According to paraphrased testimony obtained by Inner City Press, Prince said that of the “five to ten billion dollars” in total loans made by BlockFi, $50 million went to Alameda initially. He said the figure rose from $50 million to $1.1 billion between May 2021 and May 2022.

Then, disaster hit when the LUNA ecosystem collapsed, Three Arrows Capital went into default on the business, and competing platforms like Celsius and Voyager were frozen. As a result, BlockFi coordinated a $400 million credit line with FTX and started planning for a possible complete acquisition of the exchange.

After Alameda returned its first debt to BlockFi upon recall in July 2022, the company still owed BlockFi $850 million between July and November 2022. Prince said that his firm was aware of Alameda’s loans from “other lenders,” but was unaware of FTX’s involvement until after the fact.

“They would have been insolvent,” he claimed, adding that if he had known such loans existed or that Alameda was utilizing FTX customer monies, he never would have provided money to the firm.

If BlockFi had made any loans to Sam Bankman-Fried, he added, they would have been wary. BlockFi attempted to recall its loan again in November when the price of FTT dropped, but was only able to recover a portion of its original investment.

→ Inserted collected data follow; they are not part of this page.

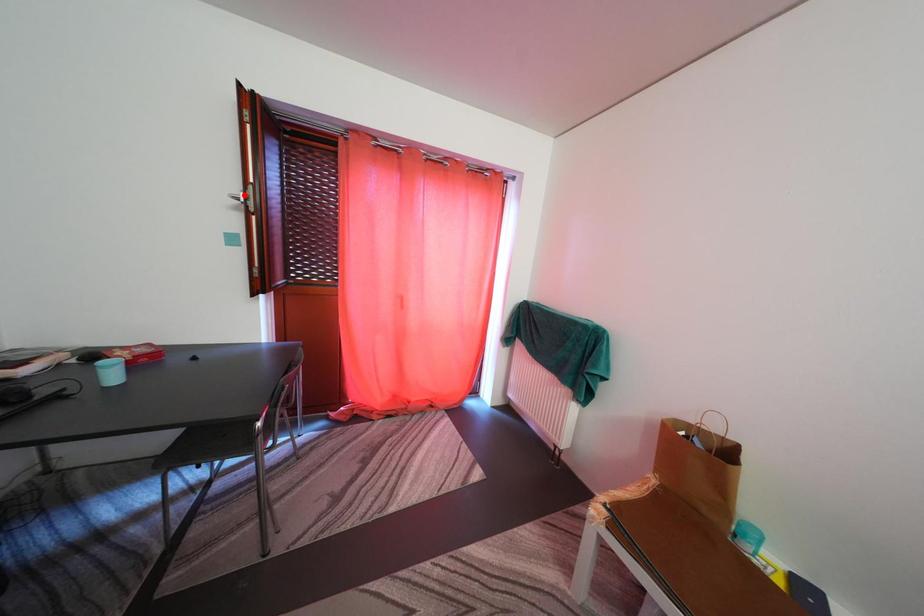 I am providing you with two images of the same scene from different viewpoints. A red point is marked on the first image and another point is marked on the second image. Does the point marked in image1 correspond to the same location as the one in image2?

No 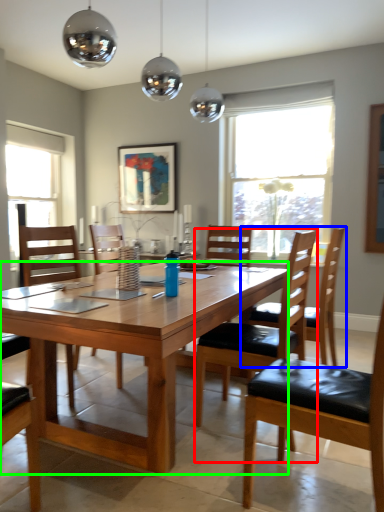 Question: Based on their relative distances, which object is nearer to chair (highlighted by a red box)? Choose from chair (highlighted by a blue box) and desk (highlighted by a green box).

Choices:
 (A) chair
 (B) desk

Answer: (B) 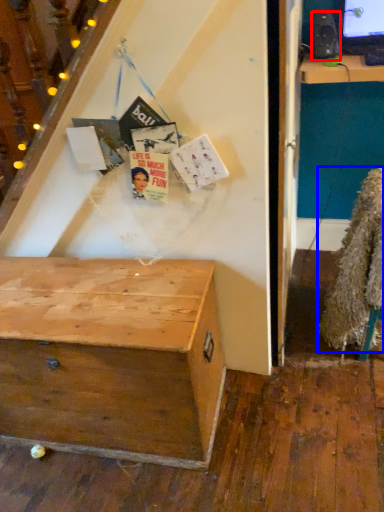 Question: Which of the following is the closest to the observer, loudspeaker (highlighted by a red box) or fur coat (highlighted by a blue box)?

Choices:
 (A) loudspeaker
 (B) fur coat

Answer: (B) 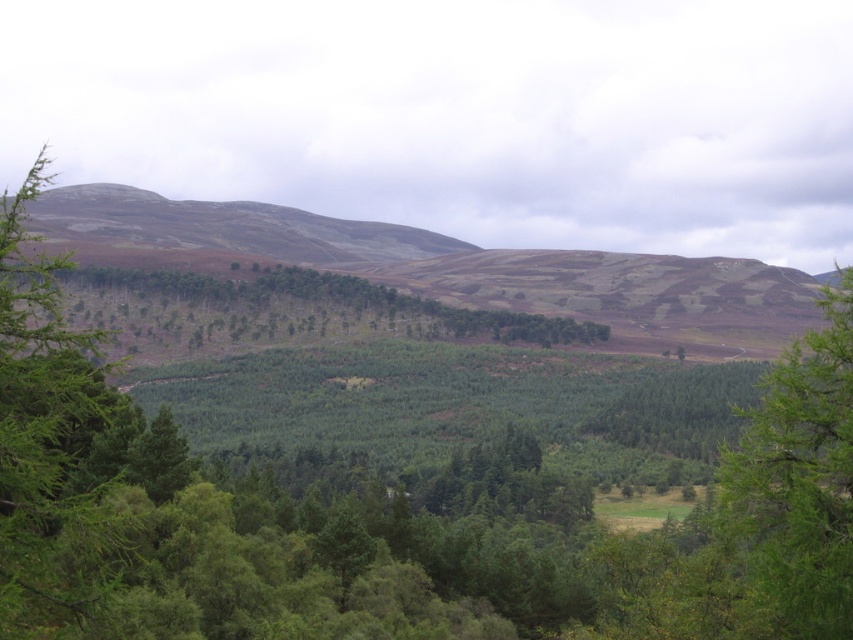 Question: Considering the real-world distances, which object is closest to the green matte tree at left?

Choices:
 (A) green leafy tree at right
 (B) earthy brown grassland at upper left

Answer: (A)

Question: Which point is farther from the camera taking this photo?

Choices:
 (A) (838, 317)
 (B) (361, 256)
 (C) (105, 566)

Answer: (B)

Question: Which point is closer to the camera?

Choices:
 (A) green textured trees at center
 (B) green matte tree at left
 (C) earthy brown grassland at upper left
 (D) green leafy tree at right

Answer: (B)

Question: Observing the image, what is the correct spatial positioning of green leafy tree at right in reference to earthy brown grassland at upper left?

Choices:
 (A) left
 (B) right

Answer: (B)

Question: Is green matte tree at left smaller than green textured trees at center?

Choices:
 (A) yes
 (B) no

Answer: (A)

Question: Is green leafy tree at right closer to camera compared to green textured trees at center?

Choices:
 (A) yes
 (B) no

Answer: (B) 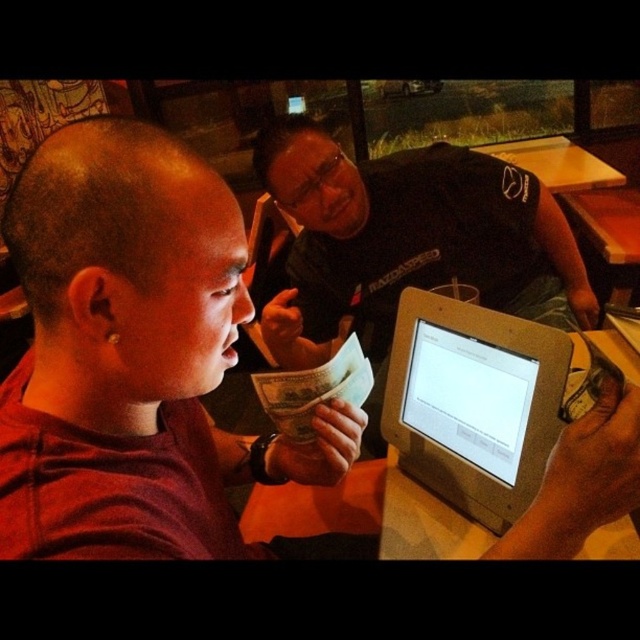 Question: Can you confirm if black matte shirt at center is positioned to the right of silver metallic tablet at center?

Choices:
 (A) no
 (B) yes

Answer: (B)

Question: Which object is positioned farthest from the silver metallic tablet at center?

Choices:
 (A) wooden table at upper center
 (B) silver metallic monitor at center
 (C) black matte shirt at center

Answer: (A)

Question: Observing the image, what is the correct spatial positioning of black matte shirt at center in reference to silver metallic monitor at center?

Choices:
 (A) right
 (B) left

Answer: (A)

Question: Which of the following is the closest to the observer?

Choices:
 (A) (556, 192)
 (B) (472, 396)
 (C) (424, 225)
 (D) (504, 429)

Answer: (D)

Question: Is silver metallic monitor at center positioned in front of wooden table at upper center?

Choices:
 (A) yes
 (B) no

Answer: (A)

Question: Considering the real-world distances, which object is farthest from the silver metallic monitor at center?

Choices:
 (A) silver metallic tablet at center
 (B) wooden table at upper center
 (C) black matte shirt at center

Answer: (B) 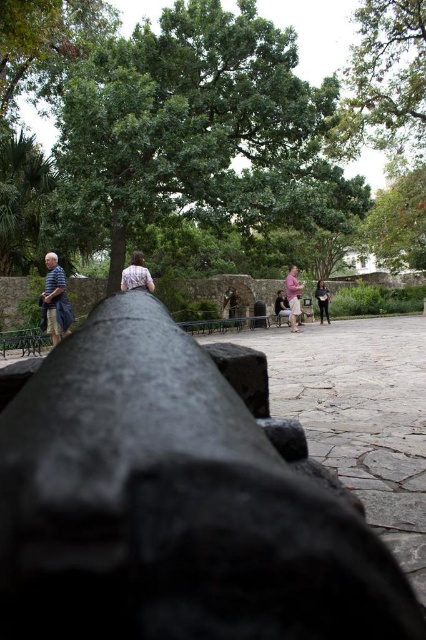 Question: Which point is closer to the camera?

Choices:
 (A) pink fabric shirt at center
 (B) black matte cannon at center
 (C) matte black jacket at center
 (D) light brown leather jacket at center

Answer: (B)

Question: Does black matte cannon at center appear on the right side of pink fabric shirt at center?

Choices:
 (A) no
 (B) yes

Answer: (A)

Question: Estimate the real-world distances between objects in this image. Which object is farther from the dark gray pants at center?

Choices:
 (A) black matte cannon at center
 (B) matte black jacket at center

Answer: (A)

Question: Observing the image, what is the correct spatial positioning of pink fabric shirt at center in reference to matte black jacket at center?

Choices:
 (A) below
 (B) above

Answer: (B)

Question: Can you confirm if black matte cannon at center is positioned above light brown leather jacket at center?

Choices:
 (A) yes
 (B) no

Answer: (B)

Question: Which of the following is the closest to the observer?

Choices:
 (A) dark blue shirt at left
 (B) light brown leather jacket at center
 (C) light brown wooden bench at center
 (D) matte black jacket at center

Answer: (A) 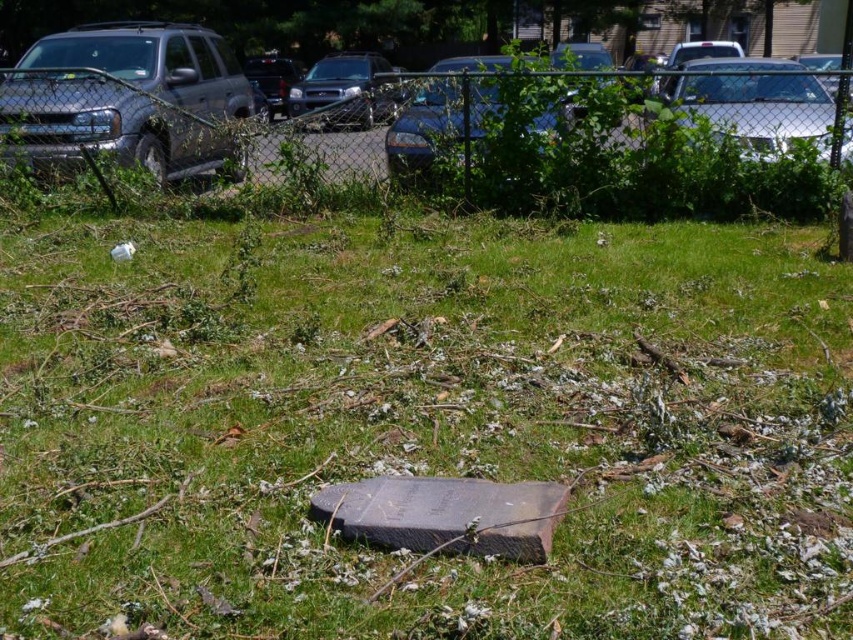 Question: Which of the following is the closest to the observer?

Choices:
 (A) (775, 81)
 (B) (567, 134)

Answer: (A)

Question: Which of the following is the closest to the observer?

Choices:
 (A) (492, 80)
 (B) (732, 108)
 (C) (296, 99)
 (D) (48, 140)

Answer: (A)

Question: Is brushed metal truck at left above metallic silver car at center?

Choices:
 (A) yes
 (B) no

Answer: (B)

Question: Among these points, which one is nearest to the camera?

Choices:
 (A) (653, 179)
 (B) (375, 115)
 (C) (68, 56)
 (D) (727, 124)

Answer: (D)

Question: Considering the relative positions of metallic chain-link fence at upper center and metallic silver car at center in the image provided, where is metallic chain-link fence at upper center located with respect to metallic silver car at center?

Choices:
 (A) above
 (B) below

Answer: (B)

Question: Does metallic chain-link fence at upper center appear under brushed metal truck at left?

Choices:
 (A) yes
 (B) no

Answer: (A) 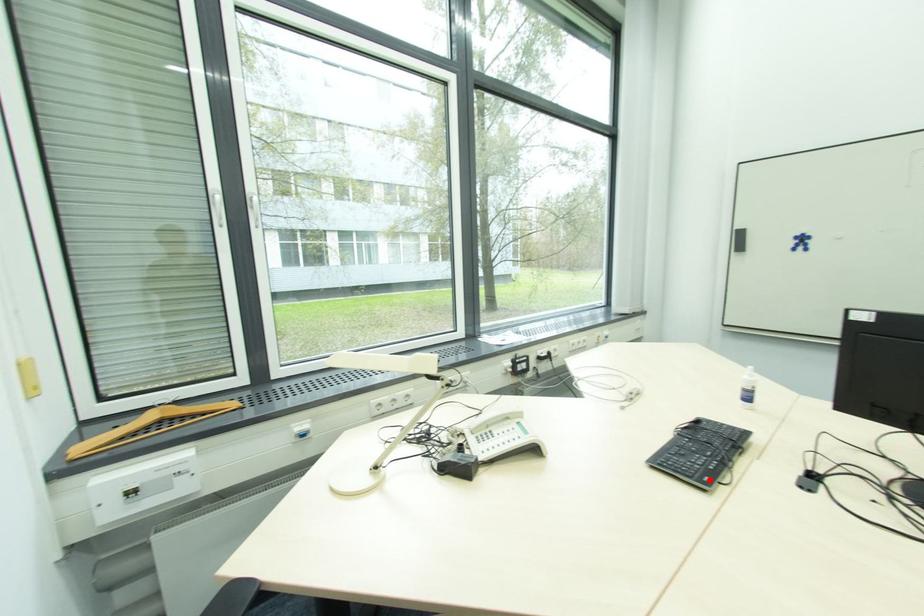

BlockFi has an additional $350 million available on the FTX market. The bankruptcy of Prince’s business was eventually attributed to both companies, according to Prince.

During her cross-examination, ex-Alameda CEO Caroline Ellison acknowledged misleading other major creditors, including Genesis, about the company’s financial health.

Creditors of BlockFi claim that Zac Prince was aware of Alameda’s terrible financial sheet, which was mostly consisted of illiquid FTT tokens as early as 2021. This token was used as security for a number of loans made to Alameda.